Catching up…

  • The Cubs ended the Corey Patterson era by trading three young pitchers to the Marlins for Juan Pierre. The Cubs, who wasted big power years by Derrek Lee and Aramis Ramirez by having brutal OBPs in the top two lineup spots, fix that problem with a player who should be good for a .340-.350 OBP. Pierre’s off year in ’05 was largely the result of a drop in batting average, to a career-low .276. Just 28, he should get some of that back, making him a viable leadoff hitter.

    The Cubs did well to acquire Pierre for three arms, but I should mention that a lot of people here in Dallas are high on Ricky Nolasco, probably the least known of the trio. Nolasco, a fourth-round pick in 2001, has been effective at virtually every stop along the way in his career, the one exception being a brief Triple-A stop in ’04. At Double-A West Tenn last year, he struck out 173 and walked just 46 in 161 2/3 innings. One scouting report–not the Cubs’ or Marlins’–pegged him as a “solid major-league starter,” a 55 on the 20-80 scouting scale.

    From business and marketing standpoints, the Marlins’ fire sale is difficult to swallow. The execution of that plan, however, has given them a large stockpile of pitchers, and as we’ve often said, the way to have two major-league pitchers is to start with 20 minor-league ones. The Fish have added the kind of quantity that increases their odds of producing some legitimate starters over the next couple of seasons.

  • The Pirates made a strange pickup Tuesday, bringing in Sean Casey and most of his salary to play first base for a year, while giving up Dave Williams to the Reds.

    Williams isn’t a star or anything close, just a newly-healthy pitcher who can provide 25-30 starts from the #4 slot or work as a swingman, if that role ever makes a comeback. He’s arbitration-eligible, but with numbers that should keep his salary at a reasonable level in ’06, something in the low seven figures.

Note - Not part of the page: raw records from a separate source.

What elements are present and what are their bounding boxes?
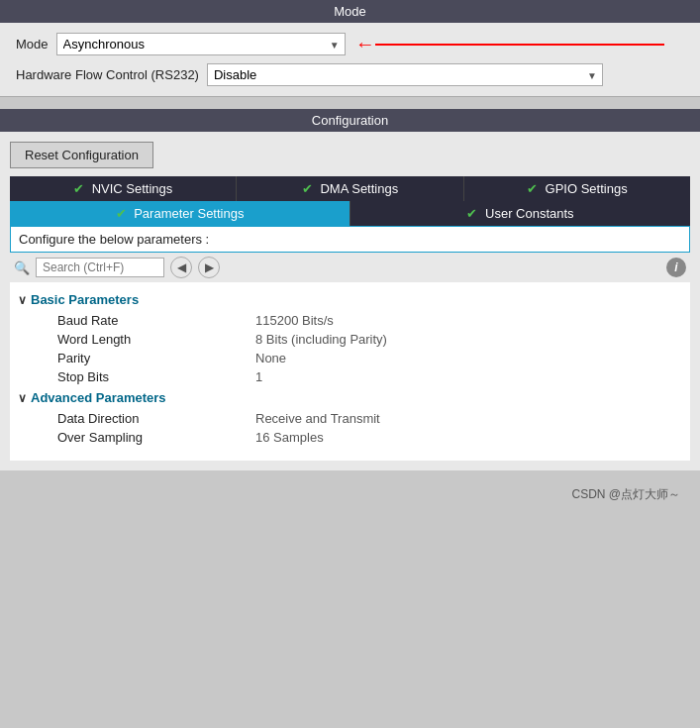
configure-text: Configure the below parameters : bbox=[10, 226, 690, 253]
hw-flow-label: Hardware Flow Control (RS232) bbox=[16, 67, 199, 82]
mode-header-label: Mode bbox=[334, 4, 366, 19]
basic-collapse-icon: ∨ bbox=[18, 293, 27, 307]
tab-user-label: User Constants bbox=[485, 206, 574, 221]
gpio-check-icon: ✔ bbox=[527, 181, 538, 196]
mode-row: Mode Asynchronous Synchronous ← bbox=[16, 33, 684, 55]
config-header-label: Configuration bbox=[312, 113, 388, 128]
info-button[interactable]: i bbox=[666, 258, 686, 277]
config-body: Reset Configuration ✔ NVIC Settings ✔ DM… bbox=[0, 132, 700, 470]
config-section: Configuration Reset Configuration ✔ NVIC… bbox=[0, 109, 700, 470]
mode-arrow-indicator: ← bbox=[355, 33, 375, 55]
configure-text-label: Configure the below parameters : bbox=[19, 232, 209, 247]
data-direction-label: Data Direction bbox=[57, 411, 255, 426]
advanced-params-header[interactable]: ∨ Advanced Parameters bbox=[18, 390, 682, 405]
mode-select-wrapper: Asynchronous Synchronous bbox=[56, 33, 346, 55]
advanced-params-label: Advanced Parameters bbox=[31, 390, 166, 405]
param-row-baud-rate: Baud Rate 115200 Bits/s bbox=[18, 311, 682, 330]
param-row-stop-bits: Stop Bits 1 bbox=[18, 367, 682, 386]
reset-config-button[interactable]: Reset Configuration bbox=[10, 142, 153, 168]
params-area: ∨ Basic Parameters Baud Rate 115200 Bits… bbox=[10, 282, 690, 461]
advanced-collapse-icon: ∨ bbox=[18, 391, 27, 405]
search-icon: 🔍 bbox=[14, 260, 30, 275]
word-length-label: Word Length bbox=[57, 332, 255, 347]
tab-dma-label: DMA Settings bbox=[320, 181, 398, 196]
word-length-value: 8 Bits (including Parity) bbox=[255, 332, 387, 347]
next-nav-button[interactable]: ▶ bbox=[198, 257, 220, 278]
basic-params-header[interactable]: ∨ Basic Parameters bbox=[18, 292, 682, 307]
over-sampling-value: 16 Samples bbox=[255, 430, 324, 445]
dma-check-icon: ✔ bbox=[302, 181, 313, 196]
param-row-data-direction: Data Direction Receive and Transmit bbox=[18, 409, 682, 428]
param-row-word-length: Word Length 8 Bits (including Parity) bbox=[18, 330, 682, 349]
tabs-row1: ✔ NVIC Settings ✔ DMA Settings ✔ GPIO Se… bbox=[10, 176, 690, 201]
nvic-check-icon: ✔ bbox=[73, 181, 84, 196]
parity-value: None bbox=[255, 351, 286, 365]
stop-bits-label: Stop Bits bbox=[57, 369, 255, 384]
prev-nav-button[interactable]: ◀ bbox=[170, 257, 192, 278]
param-check-icon: ✔ bbox=[116, 206, 127, 221]
tab-gpio-label: GPIO Settings bbox=[546, 181, 628, 196]
data-direction-value: Receive and Transmit bbox=[255, 411, 380, 426]
param-row-over-sampling: Over Sampling 16 Samples bbox=[18, 428, 682, 447]
footer: CSDN @点灯大师～ bbox=[0, 470, 700, 513]
tab-dma-settings[interactable]: ✔ DMA Settings bbox=[237, 176, 463, 201]
section-gap-1 bbox=[0, 97, 700, 109]
stop-bits-value: 1 bbox=[255, 369, 262, 384]
basic-params-label: Basic Parameters bbox=[31, 292, 139, 307]
tab-param-label: Parameter Settings bbox=[134, 206, 244, 221]
user-check-icon: ✔ bbox=[466, 206, 477, 221]
over-sampling-label: Over Sampling bbox=[57, 430, 255, 445]
tab-nvic-label: NVIC Settings bbox=[92, 181, 173, 196]
hw-flow-select[interactable]: Disable Enable bbox=[207, 63, 603, 86]
config-header: Configuration bbox=[0, 109, 700, 132]
tab-user-constants[interactable]: ✔ User Constants bbox=[350, 201, 690, 226]
parity-label: Parity bbox=[57, 351, 255, 365]
tabs-row2: ✔ Parameter Settings ✔ User Constants bbox=[10, 201, 690, 226]
search-input[interactable] bbox=[36, 258, 164, 277]
tab-nvic-settings[interactable]: ✔ NVIC Settings bbox=[10, 176, 237, 201]
tab-gpio-settings[interactable]: ✔ GPIO Settings bbox=[464, 176, 690, 201]
hw-flow-select-wrapper: Disable Enable bbox=[207, 63, 603, 86]
footer-text: CSDN @点灯大师～ bbox=[571, 487, 680, 501]
mode-select[interactable]: Asynchronous Synchronous bbox=[56, 33, 346, 55]
mode-section-body: Mode Asynchronous Synchronous ← Hardware… bbox=[0, 23, 700, 97]
main-wrapper: Mode Mode Asynchronous Synchronous ← Har… bbox=[0, 0, 700, 513]
hw-flow-row: Hardware Flow Control (RS232) Disable En… bbox=[16, 63, 684, 86]
param-row-parity: Parity None bbox=[18, 349, 682, 367]
mode-header: Mode bbox=[0, 0, 700, 23]
baud-rate-label: Baud Rate bbox=[57, 313, 255, 328]
search-bar: 🔍 ◀ ▶ i bbox=[10, 253, 690, 282]
baud-rate-value: 115200 Bits/s bbox=[255, 313, 334, 328]
tab-parameter-settings[interactable]: ✔ Parameter Settings bbox=[10, 201, 350, 226]
mode-label: Mode bbox=[16, 37, 49, 52]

    Casey, on the other hand, is the very picture of “fungible.” A first baseman who hits for a high average and has virtually no other skills might have worked in 1985, but in 2005, that same player is a competitive disadvantage. Casey has a below-average walk rate, mediocre power, is horribly slow and hits into a ton of double plays. In his best seasons, he’s been an asset, but he’s never sustained his power spikes. Add in that Casey will cost the Pirates $6.5 million in ’06, and it’s hard to understand why they would give up a pitcher and money to make a one-win upgrade–if that–going into a season in which they can’t contend. Casey is a local hero and one of the game’s good guys, but if the Bucs are clinging to that as a driver of interest and attendance, they’re going to be disappointed.

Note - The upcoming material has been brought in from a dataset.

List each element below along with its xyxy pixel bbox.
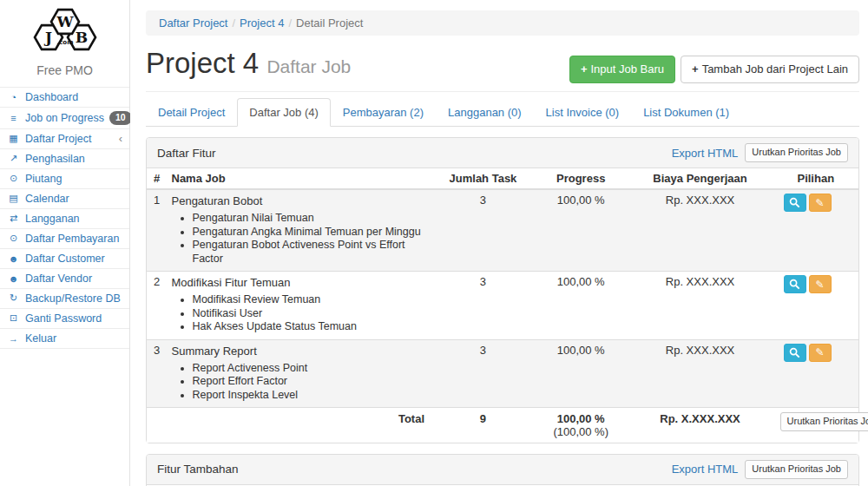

  • The Orioles and Giants swapped disappointing relievers, with the Os sending Steve Kline west for LaTroy Hawkins. The deal is interesting largely because it means Hawkins becomes one of Leo Mazzone’s charges in his first season on the Chesapeake. Hawkins has been a very good pitcher at times, and his reputation as a guy who can’t handle pressure situations in more myth than fact. It would not surprise me at all to see Hawkins be one of the top five relievers in the AL next year.
  • The Dodgers hired Grady Little to manage, part of the ongoing effort to fill every significant role in the organization with people the media will like, irrespective of ability. Little is a caretaker who doesn’t bring much to the table beyond experience and affability. Like most managers, he’s essentially harmless, except he’s abdicating responsibility in the biggest moment of his career.

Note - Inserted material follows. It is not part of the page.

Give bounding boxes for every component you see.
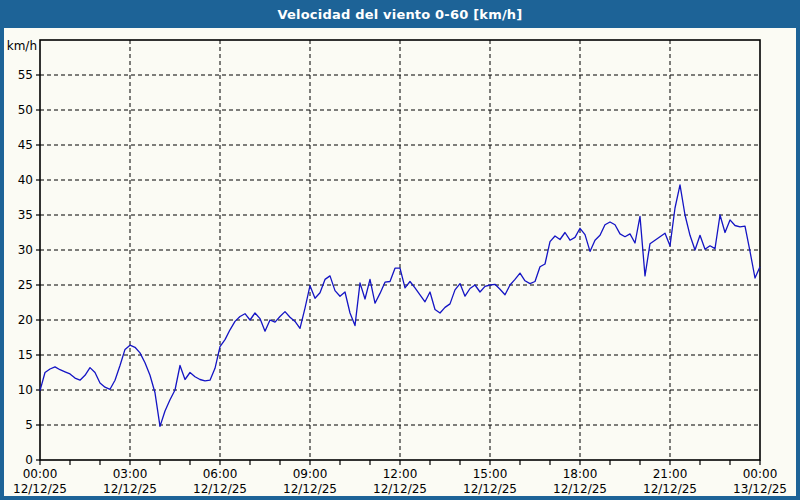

    It’s a better choice than Jim Fregosi, I guess.

  • Quick rumors: the Blue Jays are in the mix for up to three offensive upgrades, moves they need to make to have any hope of making the $100 Million Bet work out in the short term… Matt Morris seems likely to head to San Francisco, but the Cardinals are working hard to bring in a starter even as he departs… Very quiet on Johnny Damon, who could retain his freedom well into ’06… Kevin Millwood is going to end up around four and $40 million, maybe higher… The Bobby Abreu rumors won’t go away, perhaps the strangest ongoing subplot of December…

Tonight is the deadline for offering arbitration to free agents. The inflated market increases the risk involved, as higher free-agent salaries create expensive comparables in the hearing room. Anything that increases risk increases the chance teams will decline to tender the offer, a decision that is generally a mistake for any reasonably marketable player. We’ll be able to see which teams grasp key concepts of value and compensation by the morning.